“- E serão tais histórias
do interesse de quem?
- Dos Areosenses?
Mas os Areosenses,
tenho-o dito e acho que já o escrevi, são uma espécie em vias de extinção. O
que há cada vez mais é residentes em Areosa, aos quais nada disto interessará.”
(António
Martins da Costa Viana, Areosa, 8 de Outubro de 2011 no GEA)
E
já que estamos em matéria de citações e porque
quem
não cita frequentemente num
é filho de boa gente,
aqui vai uma de João de Melo. ( do JN)
"Agora parece-me que
todo o tempo é de passagem. Que de muitas coisas nós somos mais ou menos
póstumos. Que de certa forma, apesar de viver, somos ou passamos a ser os
primeiros e únicos antepassados nossos"
Ora para muita e boa gente a
história começa no dia de hoje como se não houvesse passado tentando
esquecê-lo, sem reparar que o nosso futuro será o passado de alguém que depois
de nós virá e que seremos escrutinados por isso e responsabilizados pelas
consequências das nossas atitudes.
Outros hão que pensam que o
mundo começou no preciso momento em que nasceram. E que o Criador neles
derramou toda a sabedoria. Num Buraco Negro, achicadouro de todo o conhecimento
passado presente e futuro
Esquecer o passado pode não
causar mossa se de coisa irrelevante se tratar.
Mas também se corre o risco de
perpectuar a asneira.
Os nossos valores podem não
prevalecer. O pragmatismo e a acomodação levar-nos-ia a alinhar com os
vencedores. Facílima opção! O triunfo, por si só, é sempre fascinante. O
problema é quando o triunfo é o da asneira.
- Mas haverá vanglória nessa
circunstância??
Aqui chegado mais uma citação.
E de um brasileiro...vejam lá!
- Darcy Ribeiro
"Tentei fazer uma universidade séria e fracassei.
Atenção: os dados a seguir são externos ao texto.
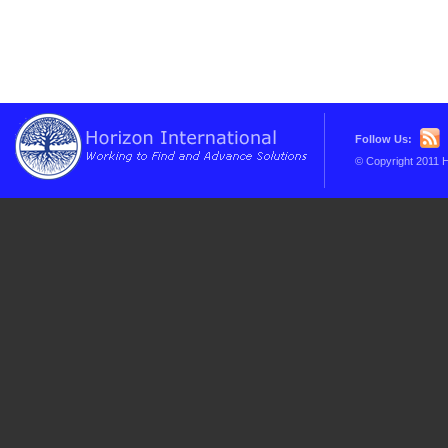
Follow Us:
© Copyright 2011 H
...........................................
Mas os
fracassos são minhas vitórias. Eu detestaria estar no lugar de quem me
venceu."
Mas pior que
esquecer o passado é tentar obliterá-lo! E já o Estaline, por exemplo, tentava
apagar o passado com uma safa. Pelo menos lá tentar...tentou! E quando se fala
em Estaline logo se pensa em comunismo. Mas não consta que Marx, filósofo,
desdenhasse do passado, aliás em cima do qual construiu as suas lucubrações.
- E os desenraizados
caminham em cima de que calçada???
Se não houvesse
passado, Areosa não existiria nem teríamos uma Igreja de Santa Maria de Vinha
construída. Nela se celebram baptizados e despedidas. E casamentos também. No
entanto, muitos noivos, nela, a única coisa que abraçaram ( e abraçam?) de
Areosa foi (é?)...a noiva!
Na parte que me
toca abracei uma alfacinha e não foi na Igreja.
Foi na
conservatória. E, apesar dos falhanços da nossa administração pública, a coisa
ainda se conserva.
Bem conservada
numa lata daquelas em que se guarda o bocarte.
Diga-se em abono
da verdade que a minha ressalada foi a única parte da capital do império que abracei.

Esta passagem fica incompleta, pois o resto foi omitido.